== Data records
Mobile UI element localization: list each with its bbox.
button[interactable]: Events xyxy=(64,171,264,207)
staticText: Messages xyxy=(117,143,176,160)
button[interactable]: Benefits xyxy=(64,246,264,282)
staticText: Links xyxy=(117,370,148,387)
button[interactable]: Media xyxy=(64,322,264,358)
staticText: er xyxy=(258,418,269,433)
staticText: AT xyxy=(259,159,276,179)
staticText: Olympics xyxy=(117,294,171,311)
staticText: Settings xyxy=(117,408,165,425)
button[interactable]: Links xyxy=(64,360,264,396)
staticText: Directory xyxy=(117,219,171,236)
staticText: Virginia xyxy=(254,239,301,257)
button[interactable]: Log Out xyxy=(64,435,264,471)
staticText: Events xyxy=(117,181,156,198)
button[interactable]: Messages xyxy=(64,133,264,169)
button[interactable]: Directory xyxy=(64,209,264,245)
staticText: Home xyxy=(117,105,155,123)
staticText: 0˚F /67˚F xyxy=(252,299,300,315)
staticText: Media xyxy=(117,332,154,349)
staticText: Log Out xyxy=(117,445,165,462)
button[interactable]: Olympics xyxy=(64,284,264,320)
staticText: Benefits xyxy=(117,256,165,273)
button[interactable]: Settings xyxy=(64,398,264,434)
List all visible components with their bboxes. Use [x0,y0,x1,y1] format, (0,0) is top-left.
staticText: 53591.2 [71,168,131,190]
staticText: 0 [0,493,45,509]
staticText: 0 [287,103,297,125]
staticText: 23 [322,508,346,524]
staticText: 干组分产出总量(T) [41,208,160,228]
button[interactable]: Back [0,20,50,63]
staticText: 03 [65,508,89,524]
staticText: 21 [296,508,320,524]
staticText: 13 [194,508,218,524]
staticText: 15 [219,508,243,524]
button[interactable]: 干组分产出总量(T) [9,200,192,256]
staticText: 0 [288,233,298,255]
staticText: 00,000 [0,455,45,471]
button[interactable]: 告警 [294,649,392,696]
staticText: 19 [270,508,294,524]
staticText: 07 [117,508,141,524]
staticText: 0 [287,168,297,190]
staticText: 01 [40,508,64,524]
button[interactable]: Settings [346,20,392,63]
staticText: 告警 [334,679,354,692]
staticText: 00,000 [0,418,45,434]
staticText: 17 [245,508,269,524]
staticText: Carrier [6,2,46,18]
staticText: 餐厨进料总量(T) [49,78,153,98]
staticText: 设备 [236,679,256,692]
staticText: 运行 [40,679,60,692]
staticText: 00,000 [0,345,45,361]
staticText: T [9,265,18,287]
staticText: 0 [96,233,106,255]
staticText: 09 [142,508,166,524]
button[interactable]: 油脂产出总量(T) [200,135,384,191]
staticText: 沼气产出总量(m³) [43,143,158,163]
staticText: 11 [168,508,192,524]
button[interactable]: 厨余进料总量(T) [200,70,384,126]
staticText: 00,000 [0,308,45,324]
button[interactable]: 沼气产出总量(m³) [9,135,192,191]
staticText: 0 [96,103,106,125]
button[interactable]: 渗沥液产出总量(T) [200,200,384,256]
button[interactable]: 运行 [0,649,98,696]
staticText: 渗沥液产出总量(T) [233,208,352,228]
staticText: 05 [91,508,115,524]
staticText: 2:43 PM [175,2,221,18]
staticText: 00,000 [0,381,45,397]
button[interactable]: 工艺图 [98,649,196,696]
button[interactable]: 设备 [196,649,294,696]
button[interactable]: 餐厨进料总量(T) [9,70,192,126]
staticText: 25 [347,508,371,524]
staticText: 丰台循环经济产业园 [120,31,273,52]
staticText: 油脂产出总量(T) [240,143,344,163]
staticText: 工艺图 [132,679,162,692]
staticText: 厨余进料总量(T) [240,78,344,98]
====
*Task requirements:*
The answer consists of the lines above that include the word "沼气产出总量", each copied exactly.

*Task response:*
staticText: 沼气产出总量(m³) [43,143,158,163]
button[interactable]: 沼气产出总量(m³) [9,135,192,191]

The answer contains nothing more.